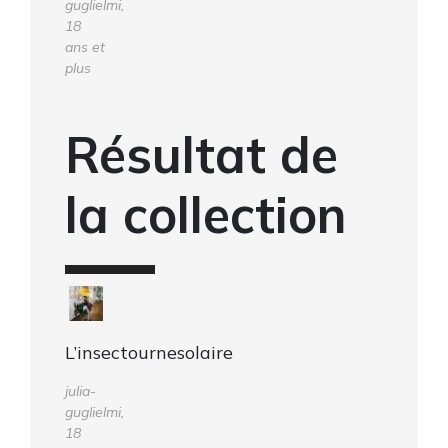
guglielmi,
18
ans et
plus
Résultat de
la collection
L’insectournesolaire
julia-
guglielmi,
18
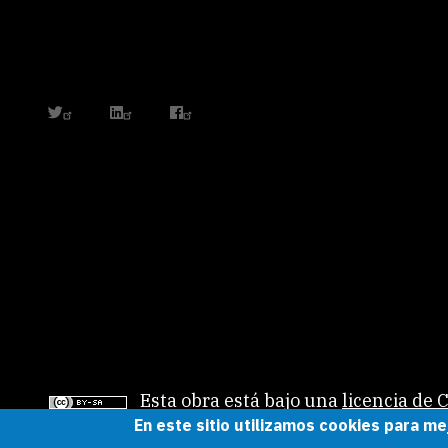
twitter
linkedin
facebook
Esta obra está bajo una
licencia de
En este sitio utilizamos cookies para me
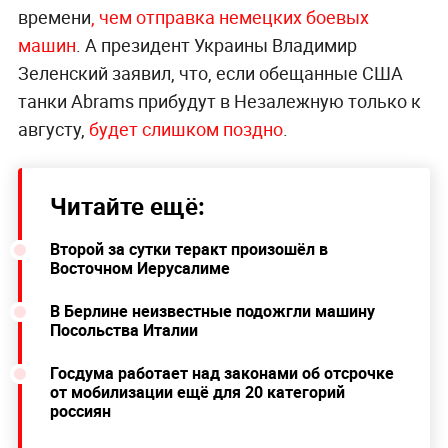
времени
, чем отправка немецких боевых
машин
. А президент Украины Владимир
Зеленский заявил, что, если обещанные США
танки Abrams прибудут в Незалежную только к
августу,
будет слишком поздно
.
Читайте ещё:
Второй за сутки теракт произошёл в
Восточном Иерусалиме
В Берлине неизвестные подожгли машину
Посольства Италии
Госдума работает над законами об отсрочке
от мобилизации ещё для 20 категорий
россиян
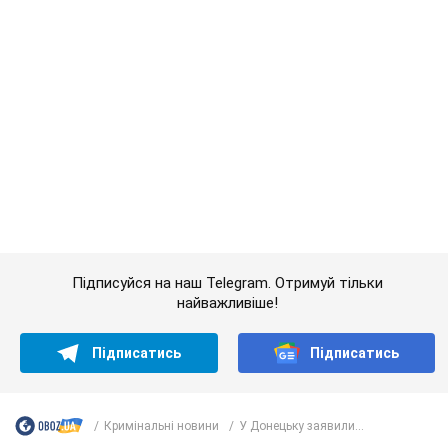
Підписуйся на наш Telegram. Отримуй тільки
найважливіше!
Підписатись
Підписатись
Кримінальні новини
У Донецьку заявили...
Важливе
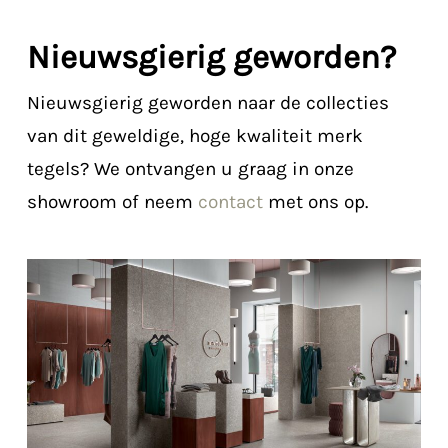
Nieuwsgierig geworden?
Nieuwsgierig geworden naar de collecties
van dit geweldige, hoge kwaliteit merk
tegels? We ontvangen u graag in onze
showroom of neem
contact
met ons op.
++++
▸ Directions
Please reproduce verbatim the lines from the line with "En este sitio utilizamos cookies para me" through the final line of the listing, inclusive of both ends. Omit all pictures.

▸ Response
En este sitio utilizamos cookies para me
времени
, чем отправка немецких боевых
машин
. А президент Украины Владимир
Зеленский заявил, что, если обещанные США
танки Abrams прибудут в Незалежную только к
августу,
будет слишком поздно
.
Читайте ещё:
Второй за сутки теракт произошёл в
Восточном Иерусалиме
В Берлине неизвестные подожгли машину
Посольства Италии
Госдума работает над законами об отсрочке
от мобилизации ещё для 20 категорий
россиян
Підписуйся на наш Telegram. Отримуй тільки
найважливіше!
Підписатись
Підписатись
Кримінальні новини
У Донецьку заявили...
Важливе
Nieuwsgierig geworden?
Nieuwsgierig geworden naar de collecties
van dit geweldige, hoge kwaliteit merk
tegels? We ontvangen u graag in onze
showroom of neem
contact
met ons op.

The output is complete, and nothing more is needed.